--- WHAT THE TASK REQUIRES ---
Could you transcribe the records below exactly, leaving out every picture?

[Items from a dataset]
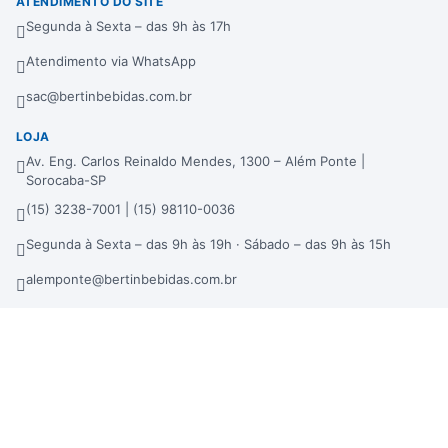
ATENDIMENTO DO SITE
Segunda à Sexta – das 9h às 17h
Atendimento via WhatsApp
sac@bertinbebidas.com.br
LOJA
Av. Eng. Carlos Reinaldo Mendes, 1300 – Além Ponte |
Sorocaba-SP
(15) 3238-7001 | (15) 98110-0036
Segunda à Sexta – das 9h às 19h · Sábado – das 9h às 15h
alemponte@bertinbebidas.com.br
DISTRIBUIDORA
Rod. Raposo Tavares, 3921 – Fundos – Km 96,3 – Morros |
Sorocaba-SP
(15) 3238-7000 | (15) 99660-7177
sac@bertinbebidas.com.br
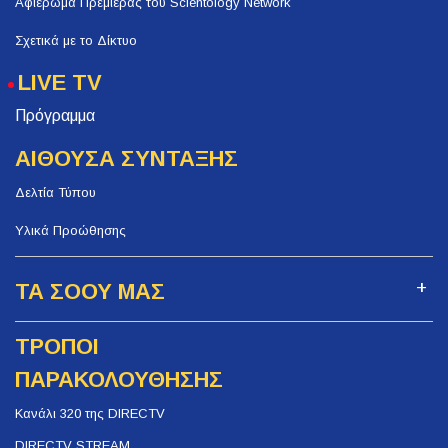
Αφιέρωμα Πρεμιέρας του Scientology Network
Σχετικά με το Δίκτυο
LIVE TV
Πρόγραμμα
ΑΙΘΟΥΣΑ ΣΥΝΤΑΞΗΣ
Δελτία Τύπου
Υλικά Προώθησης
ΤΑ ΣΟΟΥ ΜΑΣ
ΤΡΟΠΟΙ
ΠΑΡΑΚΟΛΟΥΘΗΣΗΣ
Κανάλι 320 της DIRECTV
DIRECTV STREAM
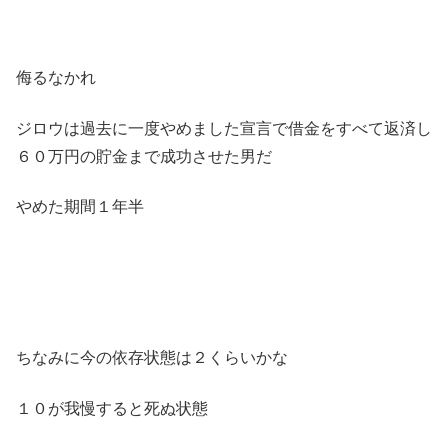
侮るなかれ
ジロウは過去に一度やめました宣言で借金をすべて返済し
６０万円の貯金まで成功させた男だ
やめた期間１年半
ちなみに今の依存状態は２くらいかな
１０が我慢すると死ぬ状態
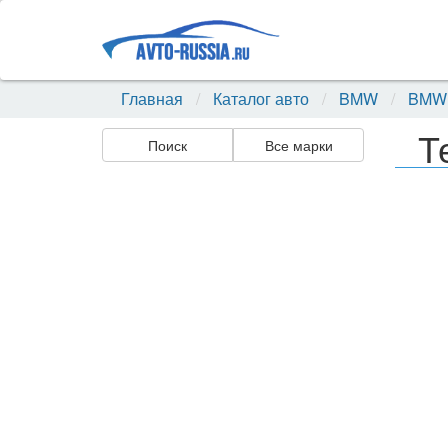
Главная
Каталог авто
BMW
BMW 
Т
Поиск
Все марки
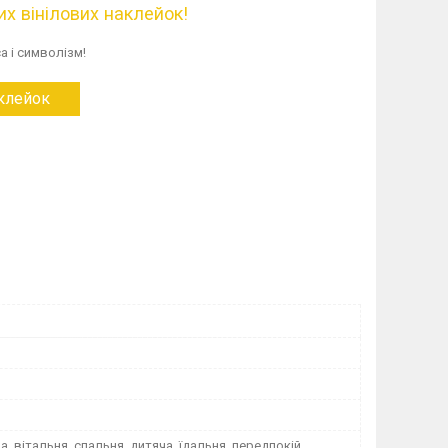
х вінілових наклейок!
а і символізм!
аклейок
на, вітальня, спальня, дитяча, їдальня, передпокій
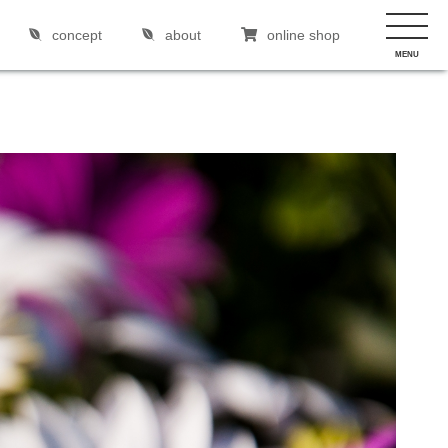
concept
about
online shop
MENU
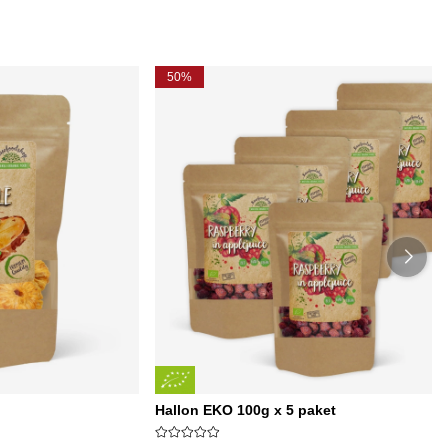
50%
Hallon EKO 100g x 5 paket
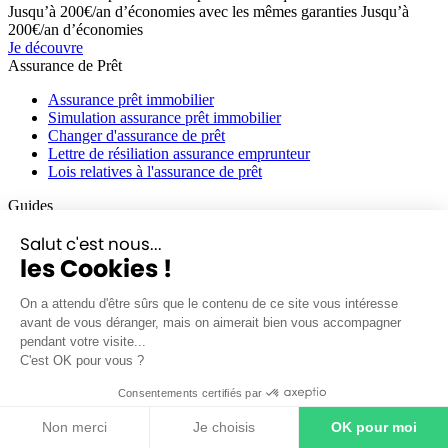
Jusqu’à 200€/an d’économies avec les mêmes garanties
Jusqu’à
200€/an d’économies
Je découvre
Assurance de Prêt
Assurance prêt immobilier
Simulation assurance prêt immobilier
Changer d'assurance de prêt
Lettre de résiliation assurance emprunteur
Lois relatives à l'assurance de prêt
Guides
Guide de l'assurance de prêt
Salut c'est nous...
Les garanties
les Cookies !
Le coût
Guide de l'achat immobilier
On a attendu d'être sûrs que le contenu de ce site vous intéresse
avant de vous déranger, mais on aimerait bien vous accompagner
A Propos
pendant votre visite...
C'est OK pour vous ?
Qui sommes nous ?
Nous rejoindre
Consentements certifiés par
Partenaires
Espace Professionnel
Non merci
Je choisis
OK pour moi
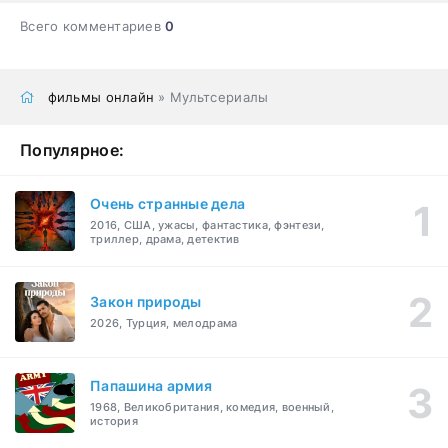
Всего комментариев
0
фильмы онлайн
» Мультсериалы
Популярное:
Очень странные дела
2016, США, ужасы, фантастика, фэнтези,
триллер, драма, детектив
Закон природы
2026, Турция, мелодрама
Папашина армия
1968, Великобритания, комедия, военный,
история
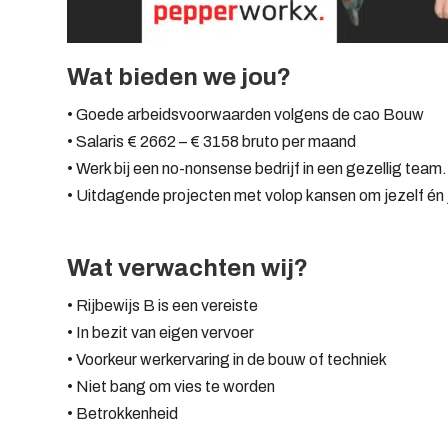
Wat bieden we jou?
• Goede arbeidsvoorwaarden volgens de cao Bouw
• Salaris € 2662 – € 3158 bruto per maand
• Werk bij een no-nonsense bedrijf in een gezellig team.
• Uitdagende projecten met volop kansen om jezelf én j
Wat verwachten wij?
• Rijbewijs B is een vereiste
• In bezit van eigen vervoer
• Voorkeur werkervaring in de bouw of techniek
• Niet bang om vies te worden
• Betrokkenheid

--- ANSWER BOX ---
ATENDIMENTO DO SITE
Segunda à Sexta – das 9h às 17h
Atendimento via WhatsApp
sac@bertinbebidas.com.br
LOJA
Av. Eng. Carlos Reinaldo Mendes, 1300 – Além Ponte |
Sorocaba-SP
(15) 3238-7001 | (15) 98110-0036
Segunda à Sexta – das 9h às 19h · Sábado – das 9h às 15h
alemponte@bertinbebidas.com.br
DISTRIBUIDORA
Rod. Raposo Tavares, 3921 – Fundos – Km 96,3 – Morros |
Sorocaba-SP
(15) 3238-7000 | (15) 99660-7177
sac@bertinbebidas.com.br
Αφιέρωμα Πρεμιέρας του Scientology Network
Σχετικά με το Δίκτυο
LIVE TV
Πρόγραμμα
ΑΙΘΟΥΣΑ ΣΥΝΤΑΞΗΣ
Δελτία Τύπου
Υλικά Προώθησης
ΤΑ ΣΟΟΥ ΜΑΣ
ΤΡΟΠΟΙ
ΠΑΡΑΚΟΛΟΥΘΗΣΗΣ
Κανάλι 320 της DIRECTV
DIRECTV STREAM
侮るなかれ
ジロウは過去に一度やめました宣言で借金をすべて返済し
６０万円の貯金まで成功させた男だ
やめた期間１年半
ちなみに今の依存状態は２くらいかな
１０が我慢すると死ぬ状態
Главная
Каталог авто
BMW
BMW 
Т
Поиск
Все марки
х вінілових наклейок!
а і символізм!
аклейок
на, вітальня, спальня, дитяча, їдальня, передпокій
concept
about
online shop
MENU
50%
Hallon EKO 100g x 5 paket
Jusqu’à 200€/an d’économies avec les mêmes garanties
Jusqu’à
200€/an d’économies
Je découvre
Assurance de Prêt
Assurance prêt immobilier
Simulation assurance prêt immobilier
Changer d'assurance de prêt
Lettre de résiliation assurance emprunteur
Lois relatives à l'assurance de prêt
Guides
Guide de l'assurance de prêt
Salut c'est nous...
Les garanties
les Cookies !
Le coût
Guide de l'achat immobilier
On a attendu d'être sûrs que le contenu de ce site vous intéresse
avant de vous déranger, mais on aimerait bien vous accompagner
A Propos
pendant votre visite...
C'est OK pour vous ?
Qui sommes nous ?
Nous rejoindre
Consentements certifiés par
Partenaires
Espace Professionnel
Non merci
Je choisis
OK pour moi
Всего комментариев
0
фильмы онлайн
» Мультсериалы
Популярное:
Очень странные дела
2016, США, ужасы, фантастика, фэнтези,
триллер, драма, детектив
Закон природы
2026, Турция, мелодрама
Папашина армия
1968, Великобритания, комедия, военный,
история
Wat bieden we jou?
• Goede arbeidsvoorwaarden volgens de cao Bouw
• Salaris € 2662 – € 3158 bruto per maand
• Werk bij een no-nonsense bedrijf in een gezellig team.
• Uitdagende projecten met volop kansen om jezelf én j
Wat verwachten wij?
• Rijbewijs B is een vereiste
• In bezit van eigen vervoer
• Voorkeur werkervaring in de bouw of techniek
• Niet bang om vies te worden
• Betrokkenheid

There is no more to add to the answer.